Aug 31 2017
Cloud

VMworld 2017: How Cloud Tools Can Give Small Businesses Valuable Insight

Small IT teams can use cloud services to cooperate better, save money and free up time to focus on innovation, a VMware executive says.

VMware works with some of the largest companies in the world, including Accenture, Coca-Cola, Nike and Symantec. Yet the company has a message for its small and medium-sized business customers: We haven’t forgotten about you, and our cloud services are great for you too.

Chris Wolf, CTO of global field and industry at VMware, told BizTech at the VMworld 2017 conference in Las Vegas that the company’s new cloud services are “pretty compelling” for SMBs because they are “challenged to do a lot with a very small number of resources.” At the same time, to grow, they must have the look and feel of a large enterprise, he says, which “compels them to use a variety of cloud services to give them greater business agility.”

VMware argues that its cloud services and approach to software-defined data centers will give SMBs more insight into their data and cloud applications, allowing them to save money, enhance collaboration among members of small IT teams and free up time to focus on growing their business.

How Cloud Services Can Benefit Small Businesses

Small businesses have the same kind of cloud operational challenges that larger businesses do, Wolf says, and can benefit from VMware’s new cloud services just as enterprises can. They want to have consistent network and security policies and want to keep costs low.

VMware’s Cost Insight, a new cost monitoring and optimization service for public and private clouds, can help IT teams analyze cloud expenditures, find savings and communicate the cost of cloud services to the business, he says.

SMBs are very cost-sensitive, Wolf notes. “And because of that, I want to make sure that where I am running my workloads is best for business’s bottom line,” he says.

Another new tool that will be particularly useful to small businesses is Discovery, Wolf says. Discovery is an automated inventory service that improves IT teams’ visibility into their cloud operations and helps reduce shadow IT by bringing together inventory and account information from multiple clouds. This allows IT teams to easily search for and identify workloads the company has deployed.

“Say I have a small business and I have one IT operations person, which is not unheard of in the SMB space,” Wolf says. “I might have a couple of software engineers who are trying to provision cloud services natively.”

The Discovery tool, Wolf says, allows the operations team member to proactively find new native cloud services and partner with developers to put VMware’s NSX network virtualization and security agent onto those workloads to bring them into compliance from a security perspective.

“I like that approach, because it’s no longer about operations trying to necessarily dictate a particular behavior to the software developers,” Wolf adds. “It’s about, ‘Hey, I want to give you a lot of flexibility, but it’s also still my job to keep the business safe, so let’s partner together here.’”

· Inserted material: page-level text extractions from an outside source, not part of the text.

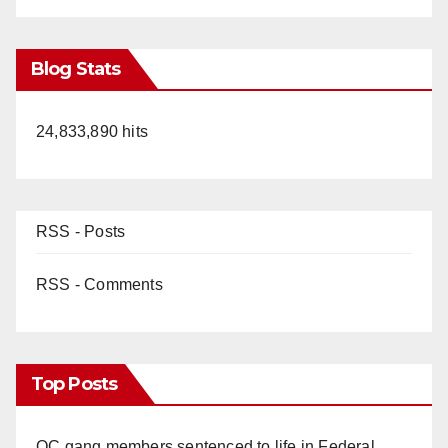
Blog Stats
24,833,890 hits
RSS - Posts
RSS - Comments
Top Posts
OC gang members sentenced to life in Federal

Freeing Up Small Business IT Teams’ Time

The challenge that the SMBs have, Wolf says, is “still the pressure to be very lean and agile and innovative.”

VMware has “a lot of smaller commercial customers” that sit on the company’s customer advisory board for that reason, he says, “to make sure that we don’t have engineering blind spots to what’s happening in this space.”

One way VMware is trying to meet the needs of SMBs is through its Cloud Foundation platform, which serves as the company’s unified software-defined data center platform for private and public clouds. Cloud Foundation brings together VMware vSphere (compute), vSAN (storage) and NSX (network) virtualization into a natively integrated stack through automation and lifecycle management capabilities in the company’s SDDC Manager.

The platform effectively turns a company’s infrastructure deployment and lifecycle management into a feature of software, Wolf says.

“Just for any organization, small or big, to plan and execute an infrastructure upgrade can be a pretty significant undertaking,” he says. “And the fact that we can deliver this as an integrated platform with automated lifecycle management is very compelling for the small business, because that does free their time to focus more on innovation and differentiation.”